- [Exercise] Could you count how many lines of the data include "administración" and answer with the number only?

***** Supplied data *****

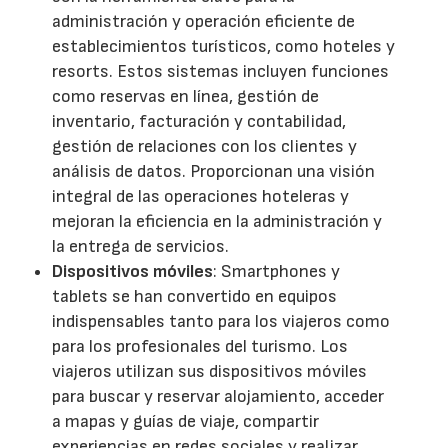
administración y operación eficiente de
establecimientos turísticos, como hoteles y
resorts. Estos sistemas incluyen funciones
como reservas en línea, gestión de
inventario, facturación y contabilidad,
gestión de relaciones con los clientes y
análisis de datos. Proporcionan una visión
integral de las operaciones hoteleras y
mejoran la eficiencia en la administración y
la entrega de servicios.
Dispositivos móviles
: Smartphones y
tablets se han convertido en equipos
indispensables tanto para los viajeros como
para los profesionales del turismo. Los
viajeros utilizan sus dispositivos móviles
para buscar y reservar alojamiento, acceder
a mapas y guías de viaje, compartir
experiencias en redes sociales y realizar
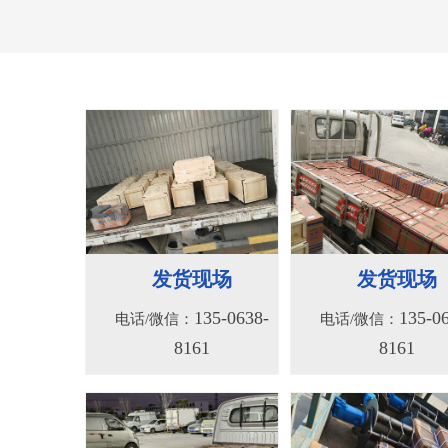
156系列液压绞车
156S系列液压
135-0638-
135-0
电话/微信：
电话/微信：
8161
8161
发货现场
发货现场
135-0638-
135-0
电话/微信：
电话/微信：
8161
8161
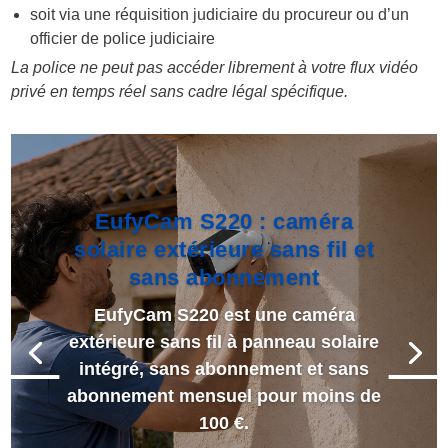
soit via une réquisition judiciaire du procureur ou d’un
officier de police judiciaire
La police ne peut pas accéder librement à votre flux vidéo
privé en temps réel sans cadre légal spécifique.
EufyCam S220 : caméra
solaire extérieure sans fil et
sans abonnement
EufyCam S220 est une caméra
extérieure sans fil à panneau solaire
intégré, sans abonnement et sans
abonnement mensuel pour moins de
100 €.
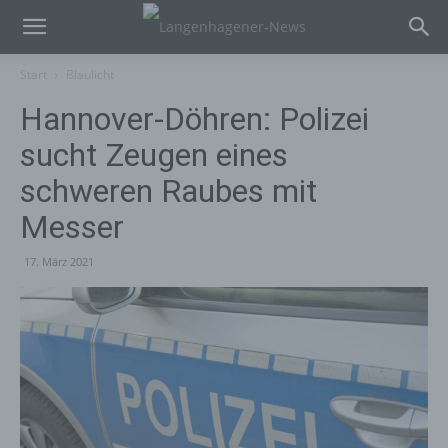
Start
Blaulicht
Hannover-Döhren: Polizei
sucht Zeugen eines
schweren Raubes mit
Messer
17. März 2021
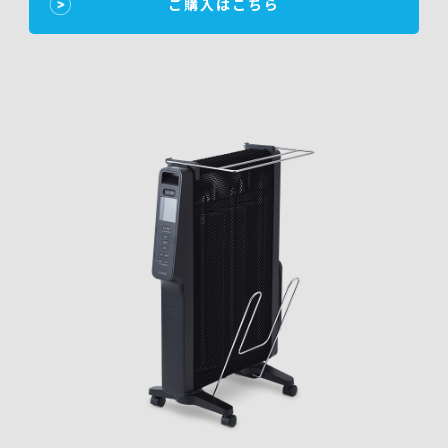
ご購入はこちら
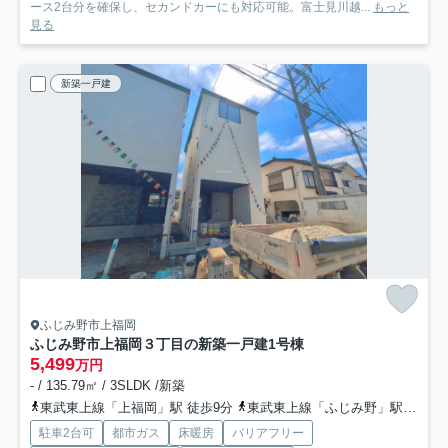
ース2台分を確保し、セカンドカーにも対応可能。富士見川越...
もっと
見る
新築一戸建
ふじみ野市上福岡
ふじみ野市上福岡３丁目の新築一戸建
1号棟
5,499
万円
- / 135.79㎡ / 3SLDK /新築
東武東上線「上福岡」駅 徒歩9分
東武東上線「ふじみ野」駅 徒歩18分
駐車2台可
都市ガス
床暖房
バリアフリー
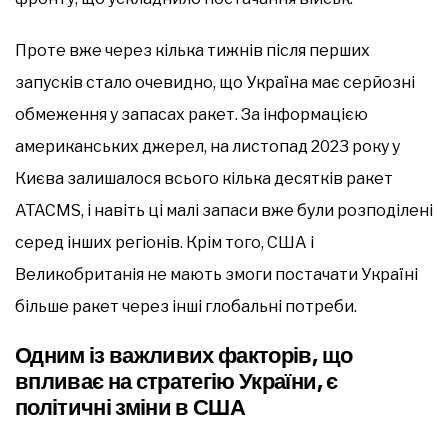
Проте вже через кілька тижнів після перших
запусків стало очевидно, що Україна має серйозні
обмеження у запасах ракет. За інформацією
американських джерел, на листопад 2023 року у
Києва залишалося всього кілька десятків ракет
ATACMS, і навіть ці малі запаси вже були розподілені
серед інших регіонів. Крім того, США і
Великобританія не мають змоги постачати Україні
більше ракет через інші глобальні потреби.
Одним із важливих факторів, що
впливає на стратегію України, є
політичні зміни в США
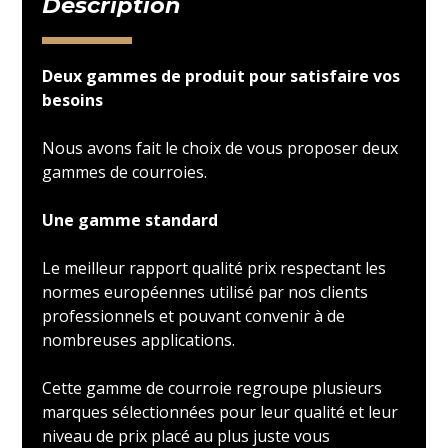
Description
Deux gammes de produit pour satisfaire vos
besoins
Nous avons fait le choix de vous proposer deux
gammes de courroies.
Une gamme standard
Le meilleur rapport qualité prix respectant les
normes européennes utilisé par nos clients
professionnels et pouvant convenir à de
nombreuses applications.
Cette gamme de courroie regroupe plusieurs
marques sélectionnées pour leur qualité et leur
niveau de prix placé au plus juste vous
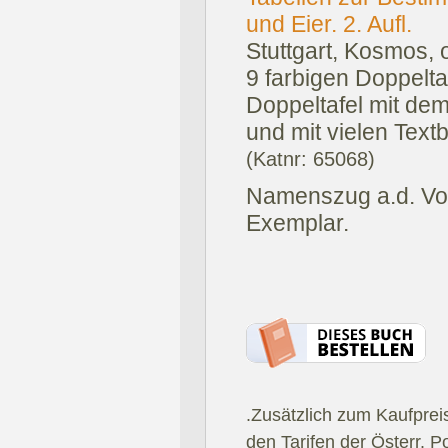
und Eier. 2. Aufl.
Stuttgart, Kosmos, 
9 farbigen Doppelt
Doppeltafel mit de
und mit vielen Textb
(Katnr: 65068)
Namenszug a.d. Vor
Exemplar.
.Zusätzlich zum Kaufprei
den Tarifen der Österr. P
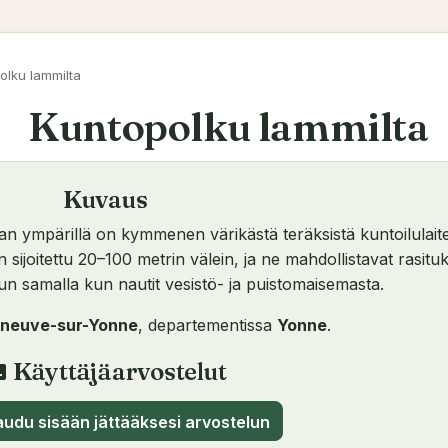
olku lammilta
Kuntopolku lammilta
Kuvaus
an ympärillä on kymmenen värikästä teräksistä kuntoilulaite
on sijoitettu 20–100 metrin välein, ja ne mahdollistavat rasitu
lun samalla kun nautit vesistö- ja puistomaisemasta.
leneuve-sur-Yonne
, departementissa
Yonne
.
Käyttäjäarvostelut
view
audu sisään jättääksesi arvostelun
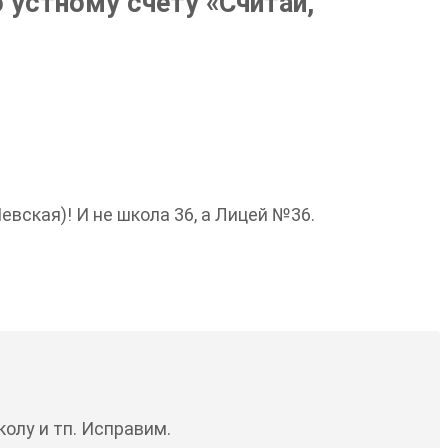
 устному счету «Считай,
ская)! И не школа 36, а Лицей №36.
олу и тп. Исправим.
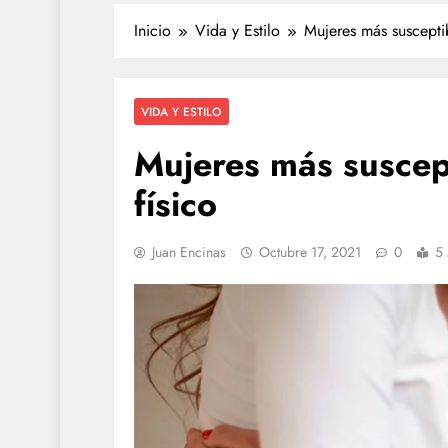
Inicio
Vida y Estilo
Mujeres más suscepti
VIDA Y ESTILO
Mujeres más suscep
físico
Juan Encinas
Octubre 17, 2021
0
5 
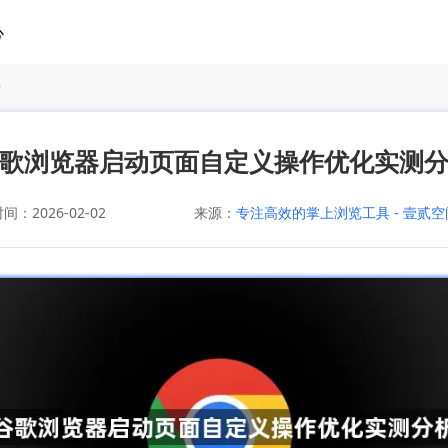
心
析
歌浏览器启动页面自定义操作优化实测
：2026-02-02
来源：
专注高效的掌上浏览工具 - 壹贰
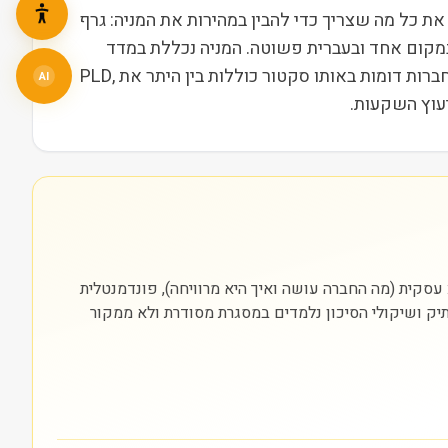
NASDAQ ופועלת בסקטור נדל״ן בשווי שוק של 116M. בעמוד הזה ריכזנו את כל מה שצריך כדי להבין במהירות את המניה: גרף
במקום אחד ובעברית פשוטה. המניה נכללת במדד
Russell 2000, מה שמשייך אותה לקבוצת חברות הביניים בארה"ב ומשפיע על נזילות, תנודתיות ועניין מוסדי. מתחרות וחברות דומות באותו סקטור כוללות בין היתר את PLD,
AI
סה בה היא נסחרת (NASDAQ). חשוב להסתכל על שלוש שכבות: עסקית (מה החברה עושה ואיך היא מרוויחה), פונדמנטלית
התיק ושיקולי הסיכון נלמדים במסגרת מסודרת ולא ממקור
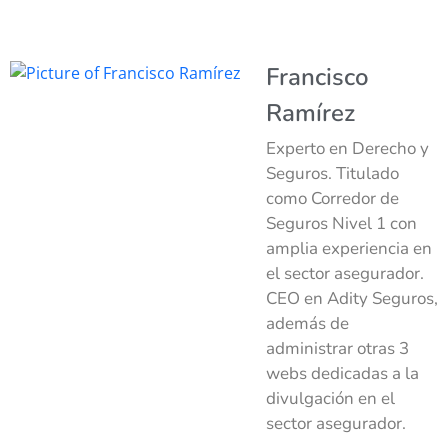
Francisco
Ramírez
Experto en Derecho y
Seguros. Titulado
como Corredor de
Seguros Nivel 1 con
amplia experiencia en
el sector asegurador.
CEO en Adity Seguros,
además de
administrar otras 3
webs dedicadas a la
divulgación en el
sector asegurador.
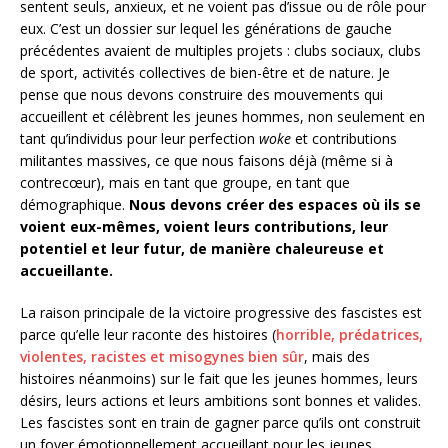
sentent seuls, anxieux, et ne voient pas d’issue ou de rôle pour
eux. C’est un dossier sur lequel les générations de gauche
précédentes avaient de multiples projets : clubs sociaux, clubs
de sport, activités collectives de bien-être et de nature. Je
pense que nous devons construire des mouvements qui
accueillent et célèbrent les jeunes hommes, non seulement en
tant qu’individus pour leur perfection
woke
et contributions
militantes massives, ce que nous faisons déjà (même si à
contrecœur), mais en tant que groupe, en tant que
démographique.
Nous devons créer des espaces où ils se
voient eux-mêmes, voient leurs contributions, leur
potentiel et leur futur, de manière chaleureuse et
accueillante.
La raison principale de la victoire progressive des fascistes est
parce qu’elle leur raconte des histoires (
horrible, prédatrices,
violentes, racistes et misogynes bien sûr
, mais des
histoires néanmoins) sur le fait que les jeunes hommes, leurs
désirs, leurs actions et leurs ambitions sont bonnes et valides.
Les fascistes sont en train de gagner parce qu’ils ont construit
un foyer émotionnellement accueillant pour les jeunes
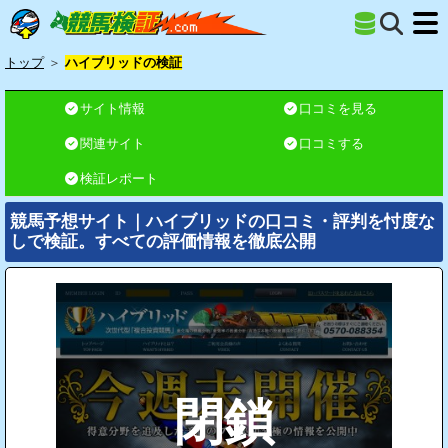
トップ
＞
ハイブリッドの検証
サイト情報
口コミを見る
関連サイト
口コミする
検証レポート
競馬予想サイト｜ハイブリッドの口コミ・評判を忖度な
しで検証。すべての評価情報を徹底公開
閉鎖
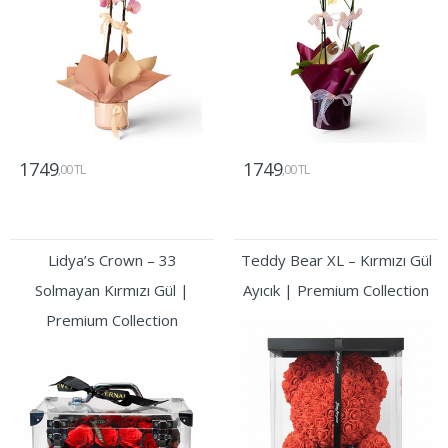
1749
1749
,00 TL
,00 TL
Gönder
Gönder
Lidya’s Crown – 33
Teddy Bear XL – Kırmızı Gül
Solmayan Kırmızı Gül |
Ayıcık | Premium Collection
Premium Collection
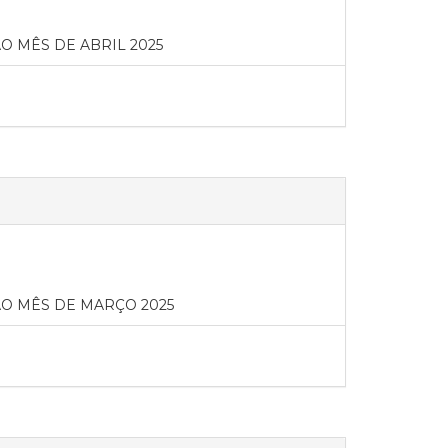
 MÊS DE ABRIL 2025
O MÊS DE MARÇO 2025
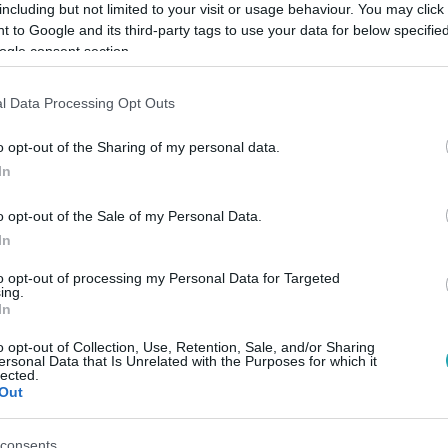
including but not limited to your visit or usage behaviour. You may click 
 to Google and its third-party tags to use your data for below specifi
ogle consent section.
l Data Processing Opt Outs
HONY HOPKINS
#
CHRISTIAN BALE
o opt-out of the Sharing of my personal data.
In
o opt-out of the Sale of my Personal Data.
In
to opt-out of processing my Personal Data for Targeted
ing.
In
o opt-out of Collection, Use, Retention, Sale, and/or Sharing
ersonal Data that Is Unrelated with the Purposes for which it
lected.
Out
consents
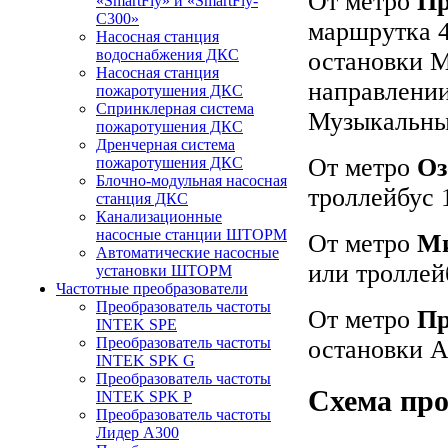
От метро
Пр
«SmartFly» и «SmartFly-
С300»
маршрутка 4
Насосная станция
водоснабжения ДКС
остановки М
Насосная станция
направлении
пожаротушения ДКС
Спринклерная система
Музыкальный
пожаротушения ДКС
Дренчерная система
От метро
Оз
пожаротушения ДКС
Блочно-модульная насосная
троллейбус 
станция ДКС
Канализационные
насосные станции ШТОРМ
От метро
Ми
Автоматические насосные
или троллей
установки ШТОРМ
Частотные преобразователи
Преобразователь частоты
От метро
Пр
INTEK SPE
Преобразователь частоты
остановки А
INTEK SPK G
Преобразователь частоты
Схема про
INTEK SPK P
Преобразователь частоты
Лидер А300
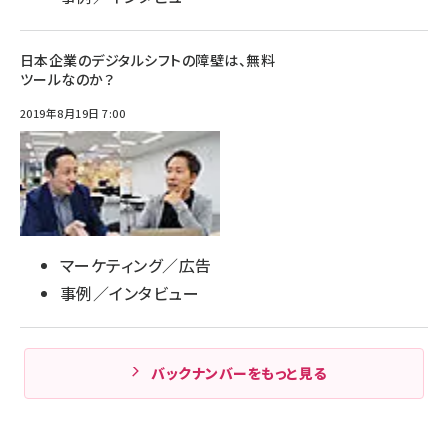
日本企業のデジタルシフトの障壁は、無料
ツールなのか？
2019年8月19日 7:00
マーケティング／広告
事例／インタビュー
バックナンバーをもっと見る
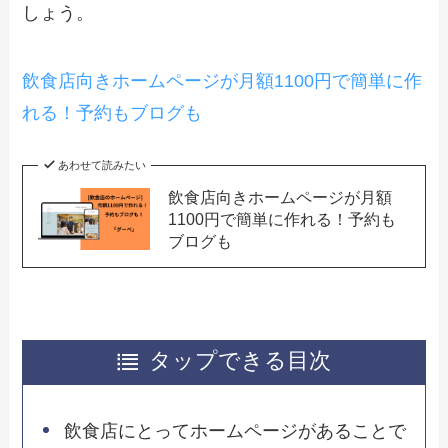
しょう。
飲食店向きホームページが月額1100円で簡単に作
れる！予約もブログも
あわせて読みたい
飲食店向きホームページが月額
1100円で簡単に作れる！予約も
ブログも
タップできる目次
飲食店にとってホームページがあることで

*****

- [Exercise result] 2